**What this task involves:**
Reproduce each line of the material exactly, minus any picture.
(Available data)
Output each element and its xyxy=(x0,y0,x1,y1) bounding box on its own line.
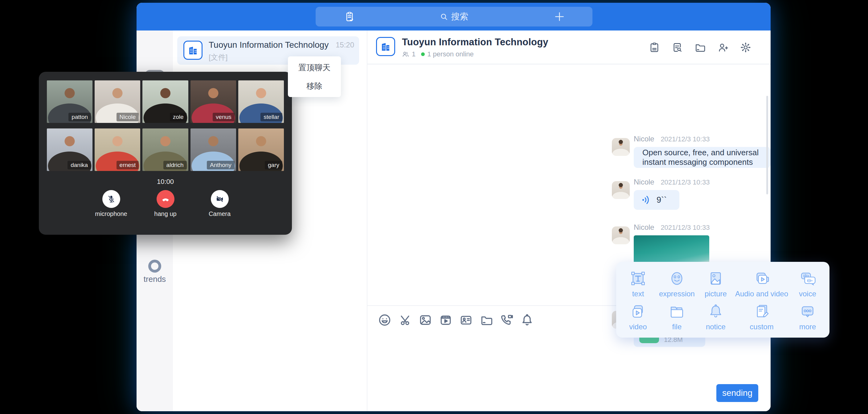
menu-item-remove[interactable]: 移除 xyxy=(288,77,341,95)
video-tile[interactable]: ernest xyxy=(95,128,140,171)
contact-card-button[interactable] xyxy=(459,313,473,327)
message-meta: Nicole 2021/12/3 10:33 xyxy=(634,178,710,186)
video-tile[interactable]: Nicole xyxy=(95,81,140,123)
message-type-panel: text expression picture Audio and video xyxy=(616,262,830,338)
sender-avatar[interactable] xyxy=(612,138,630,156)
video-tile[interactable]: aldrich xyxy=(143,128,188,171)
sidebar-item-trends[interactable]: trends xyxy=(136,260,173,284)
emoji-button[interactable] xyxy=(378,313,392,327)
group-avatar xyxy=(183,41,203,60)
participant-name: stellar xyxy=(260,113,282,121)
camera-toggle-button[interactable] xyxy=(211,190,229,208)
participant-name: patton xyxy=(68,113,91,121)
member-count: 1 xyxy=(412,50,415,58)
voice-message-bubble[interactable]: 9`` xyxy=(634,190,679,210)
video-tile[interactable]: zole xyxy=(143,81,188,123)
chat-panel: Tuoyun Information Technology 1 1 person… xyxy=(367,31,771,411)
search-icon xyxy=(440,12,448,21)
search-placeholder: 搜索 xyxy=(451,11,468,23)
microphone-toggle-button[interactable] xyxy=(102,190,120,208)
video-tile[interactable]: danika xyxy=(47,128,92,171)
call-controls: microphone hang up Camera xyxy=(47,190,284,218)
type-item-notice[interactable]: notice xyxy=(696,300,735,333)
participant-name: Nicole xyxy=(117,113,139,121)
participant-name: zole xyxy=(170,113,187,121)
message-time: 2021/12/3 10:33 xyxy=(660,224,710,231)
menu-item-pin-chat[interactable]: 置顶聊天 xyxy=(288,58,341,77)
file-button[interactable] xyxy=(479,313,493,327)
camera-off-icon xyxy=(215,194,224,203)
type-item-audio-video[interactable]: Audio and video xyxy=(735,267,788,300)
video-tile[interactable]: patton xyxy=(47,81,92,123)
chat-header-actions xyxy=(649,41,751,53)
type-item-text[interactable]: text xyxy=(619,267,657,300)
video-call-button[interactable] xyxy=(500,313,514,327)
add-icon[interactable] xyxy=(554,11,565,23)
composer-toolbar xyxy=(378,313,534,327)
add-member-button[interactable] xyxy=(717,41,729,53)
search-bar[interactable]: 搜索 xyxy=(316,7,592,27)
video-grid: patton Nicole zole venus stellar danika … xyxy=(47,81,284,171)
notification-button[interactable] xyxy=(520,313,534,327)
participant-name: gary xyxy=(265,161,282,169)
video-tile[interactable]: Anthony xyxy=(190,128,236,171)
voice-wave-icon xyxy=(641,194,652,206)
type-item-file[interactable]: file xyxy=(657,300,696,333)
trends-icon xyxy=(148,260,161,273)
scrollbar[interactable] xyxy=(766,96,768,194)
participant-name: Anthony xyxy=(207,161,235,169)
type-item-custom[interactable]: custom xyxy=(735,300,788,333)
type-item-label: expression xyxy=(659,290,695,298)
conversation-last-message: [文件] xyxy=(209,52,227,62)
type-item-label: text xyxy=(632,290,644,298)
video-tile[interactable]: gary xyxy=(238,128,284,171)
type-item-picture[interactable]: picture xyxy=(696,267,735,300)
message-meta: Nicole 2021/12/3 10:33 xyxy=(634,135,710,143)
chat-title: Tuoyun Information Technology xyxy=(402,37,548,48)
type-item-label: more xyxy=(799,322,816,331)
context-menu: 置顶聊天 移除 xyxy=(288,56,341,97)
type-item-label: voice xyxy=(799,290,816,298)
hangup-label: hang up xyxy=(148,211,183,218)
announcement-button[interactable] xyxy=(649,41,660,53)
text-message-bubble[interactable]: Open source, free, and universal instant… xyxy=(634,147,771,168)
screenshot-button[interactable] xyxy=(398,313,412,327)
more-icon xyxy=(799,303,816,320)
picture-button[interactable] xyxy=(418,313,432,327)
send-button[interactable]: sending xyxy=(716,384,758,402)
type-item-label: file xyxy=(672,322,682,331)
file-icon xyxy=(668,303,685,320)
participant-name: aldrich xyxy=(163,161,187,169)
type-item-expression[interactable]: expression xyxy=(657,267,696,300)
building-icon xyxy=(380,41,391,52)
voice-icon xyxy=(799,270,816,287)
video-tile[interactable]: stellar xyxy=(238,81,284,123)
custom-icon xyxy=(753,303,770,320)
participant-name: venus xyxy=(213,113,235,121)
type-item-more[interactable]: more xyxy=(788,300,827,333)
group-files-button[interactable] xyxy=(694,41,706,53)
message-meta: Nicole 2021/12/3 10:33 xyxy=(634,223,710,232)
online-dot xyxy=(421,52,425,56)
type-item-video[interactable]: video xyxy=(619,300,657,333)
call-record-icon[interactable] xyxy=(344,11,355,22)
sender-avatar[interactable] xyxy=(612,226,630,244)
group-avatar[interactable] xyxy=(376,37,395,56)
type-item-label: video xyxy=(629,322,647,331)
message-text: Open source, free, and universal instant… xyxy=(642,148,762,167)
video-button[interactable] xyxy=(439,313,453,327)
hangup-control: hang up xyxy=(148,190,183,218)
type-item-voice[interactable]: voice xyxy=(788,267,827,300)
online-status: 1 person online xyxy=(427,50,473,58)
chat-subtitle: 1 1 person online xyxy=(402,50,474,58)
hangup-button[interactable] xyxy=(157,190,175,208)
type-item-label: notice xyxy=(706,322,725,331)
type-item-label: custom xyxy=(750,322,773,331)
participant-name: ernest xyxy=(117,161,139,169)
settings-button[interactable] xyxy=(740,41,751,53)
chat-history-search-button[interactable] xyxy=(671,41,683,53)
sender-avatar[interactable] xyxy=(612,181,630,199)
video-tile[interactable]: venus xyxy=(190,81,236,123)
search-field[interactable]: 搜索 xyxy=(440,11,468,23)
trends-label: trends xyxy=(136,275,173,284)
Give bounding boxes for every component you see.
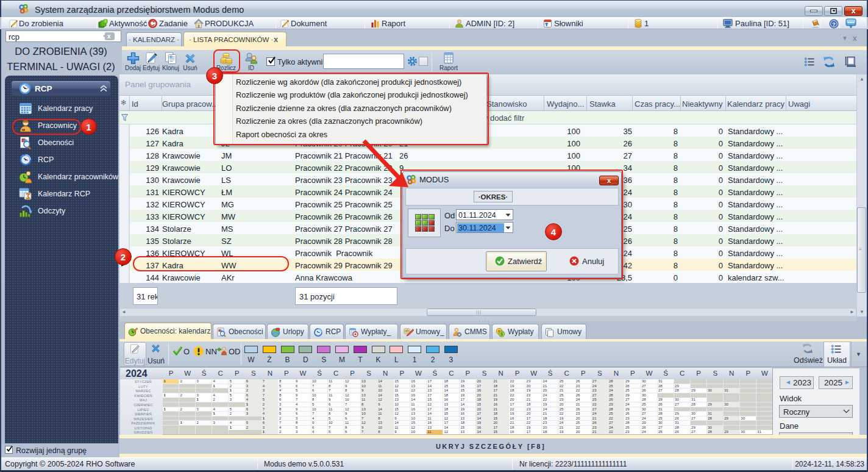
svg-text:ab: ab — [405, 329, 410, 333]
svg-text:$: $ — [500, 332, 503, 336]
svg-text:?: ? — [832, 21, 836, 27]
(End Available data)
**Written reply:**
Output each element and its xyxy=(x0,y0,x1,y1) bounding box on its own line.
menu-item-remove[interactable]: 移除 xyxy=(288,77,341,95)
video-tile[interactable]: ernest xyxy=(95,128,140,171)
contact-card-button[interactable] xyxy=(459,313,473,327)
message-meta: Nicole 2021/12/3 10:33 xyxy=(634,178,710,186)
video-tile[interactable]: Nicole xyxy=(95,81,140,123)
message-type-panel: text expression picture Audio and video xyxy=(616,262,830,338)
sender-avatar[interactable] xyxy=(612,138,630,156)
video-tile[interactable]: aldrich xyxy=(143,128,188,171)
sidebar-item-trends[interactable]: trends xyxy=(136,260,173,284)
emoji-button[interactable] xyxy=(378,313,392,327)
group-avatar xyxy=(183,41,203,60)
participant-name: stellar xyxy=(260,113,282,121)
camera-toggle-button[interactable] xyxy=(211,190,229,208)
participant-name: patton xyxy=(68,113,91,121)
member-count: 1 xyxy=(412,50,415,58)
voice-message-bubble[interactable]: 9`` xyxy=(634,190,679,210)
video-tile[interactable]: zole xyxy=(143,81,188,123)
chat-panel: Tuoyun Information Technology 1 1 person… xyxy=(367,31,771,411)
search-icon xyxy=(440,12,448,21)
search-placeholder: 搜索 xyxy=(451,11,468,23)
microphone-toggle-button[interactable] xyxy=(102,190,120,208)
video-tile[interactable]: danika xyxy=(47,128,92,171)
call-controls: microphone hang up Camera xyxy=(47,190,284,218)
type-item-notice[interactable]: notice xyxy=(696,300,735,333)
participant-name: Nicole xyxy=(117,113,139,121)
participant-name: zole xyxy=(170,113,187,121)
message-time: 2021/12/3 10:33 xyxy=(660,224,710,231)
menu-item-pin-chat[interactable]: 置顶聊天 xyxy=(288,58,341,77)
file-button[interactable] xyxy=(479,313,493,327)
camera-off-icon xyxy=(215,194,224,203)
type-item-audio-video[interactable]: Audio and video xyxy=(735,267,788,300)
video-tile[interactable]: patton xyxy=(47,81,92,123)
chat-header-actions xyxy=(649,41,751,53)
type-item-text[interactable]: text xyxy=(619,267,657,300)
video-call-button[interactable] xyxy=(500,313,514,327)
add-icon[interactable] xyxy=(554,11,565,23)
composer-toolbar xyxy=(378,313,534,327)
add-member-button[interactable] xyxy=(717,41,729,53)
search-bar[interactable]: 搜索 xyxy=(316,7,592,27)
video-grid: patton Nicole zole venus stellar danika … xyxy=(47,81,284,171)
notification-button[interactable] xyxy=(520,313,534,327)
participant-name: gary xyxy=(265,161,282,169)
video-tile[interactable]: Anthony xyxy=(190,128,236,171)
voice-wave-icon xyxy=(641,194,652,206)
type-item-file[interactable]: file xyxy=(657,300,696,333)
trends-icon xyxy=(148,260,161,273)
scrollbar[interactable] xyxy=(766,96,768,194)
participant-name: Anthony xyxy=(207,161,235,169)
type-item-custom[interactable]: custom xyxy=(735,300,788,333)
type-item-label: expression xyxy=(659,290,695,298)
conversation-last-message: [文件] xyxy=(209,52,227,62)
type-item-label: text xyxy=(632,290,644,298)
video-tile[interactable]: gary xyxy=(238,128,284,171)
type-item-picture[interactable]: picture xyxy=(696,267,735,300)
message-meta: Nicole 2021/12/3 10:33 xyxy=(634,135,710,143)
chat-title: Tuoyun Information Technology xyxy=(402,37,548,48)
type-item-label: more xyxy=(799,322,816,331)
context-menu: 置顶聊天 移除 xyxy=(288,56,341,97)
type-item-label: voice xyxy=(799,290,816,298)
hangup-label: hang up xyxy=(148,211,183,218)
announcement-button[interactable] xyxy=(649,41,660,53)
text-message-bubble[interactable]: Open source, free, and universal instant… xyxy=(634,147,771,168)
screenshot-button[interactable] xyxy=(398,313,412,327)
more-icon xyxy=(799,303,816,320)
picture-button[interactable] xyxy=(418,313,432,327)
send-button[interactable]: sending xyxy=(716,384,758,402)
type-item-label: file xyxy=(672,322,682,331)
file-icon xyxy=(668,303,685,320)
participant-name: aldrich xyxy=(163,161,187,169)
type-item-expression[interactable]: expression xyxy=(657,267,696,300)
building-icon xyxy=(380,41,391,52)
voice-icon xyxy=(799,270,816,287)
video-tile[interactable]: stellar xyxy=(238,81,284,123)
custom-icon xyxy=(753,303,770,320)
participant-name: venus xyxy=(213,113,235,121)
type-item-more[interactable]: more xyxy=(788,300,827,333)
group-files-button[interactable] xyxy=(694,41,706,53)
message-meta: Nicole 2021/12/3 10:33 xyxy=(634,223,710,232)
online-dot xyxy=(421,52,425,56)
type-item-video[interactable]: video xyxy=(619,300,657,333)
call-record-icon[interactable] xyxy=(344,11,355,22)
sender-avatar[interactable] xyxy=(612,226,630,244)
group-avatar[interactable] xyxy=(376,37,395,56)
type-item-label: video xyxy=(629,322,647,331)
message-text: Open source, free, and universal instant… xyxy=(642,148,762,167)
video-button[interactable] xyxy=(439,313,453,327)
hangup-control: hang up xyxy=(148,190,183,218)
type-item-voice[interactable]: voice xyxy=(788,267,827,300)
online-status: 1 person online xyxy=(427,50,473,58)
chat-subtitle: 1 1 person online xyxy=(402,50,474,58)
hangup-button[interactable] xyxy=(157,190,175,208)
type-item-label: notice xyxy=(706,322,725,331)
type-item-label: custom xyxy=(750,322,773,331)
participant-name: ernest xyxy=(117,161,139,169)
settings-button[interactable] xyxy=(740,41,751,53)
chat-history-search-button[interactable] xyxy=(671,41,683,53)
sender-avatar[interactable] xyxy=(612,181,630,199)
video-tile[interactable]: venus xyxy=(190,81,236,123)
search-field[interactable]: 搜索 xyxy=(440,11,468,23)
trends-label: trends xyxy=(136,275,173,284)
Give bounding boxes for every component you see.
svg-text:ab: ab — [405, 329, 410, 333]
svg-text:$: $ — [500, 332, 503, 336]
svg-text:?: ? — [832, 21, 836, 27]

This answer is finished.